▸ **Task statement**: Note every line in the entries that contains the string "игроком", and copy it.

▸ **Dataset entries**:
___

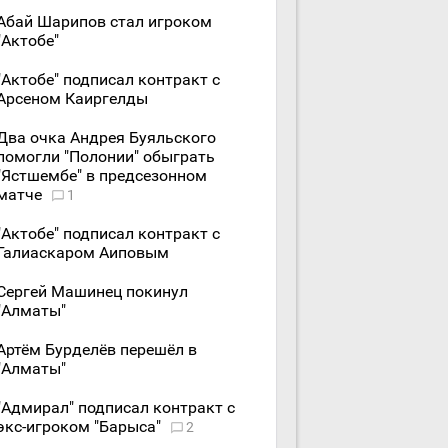
Абай Шарипов стал игроком
"Актобе"
"Актобе" подписал контракт с
Арсеном Каиргелды
Два очка Андрея Буяльского
помогли "Полонии" обыграть
"Ястшембе" в предсезонном
матче
1
"Актобе" подписал контракт с
Галиаскаром Аиповым
Сергей Машинец покинул
"Алматы"
Артём Бурделёв перешёл в
"Алматы"
"Адмирал" подписал контракт с
экс-игроком "Барыса"
2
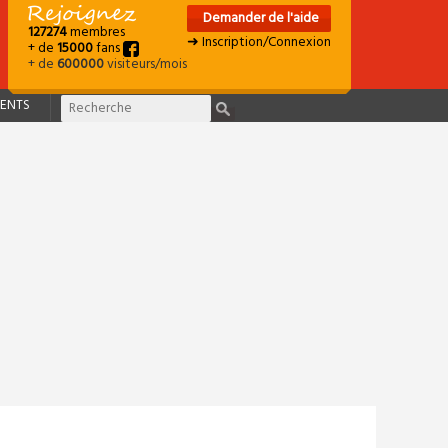
Demander de l'aide
127274
membres
➜ Inscription/Connexion
+ de
15000
fans
+ de
600000
visiteurs/mois
ENTS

___

▸ **Finished task**:
Абай Шарипов стал игроком
экс-игроком "Барыса"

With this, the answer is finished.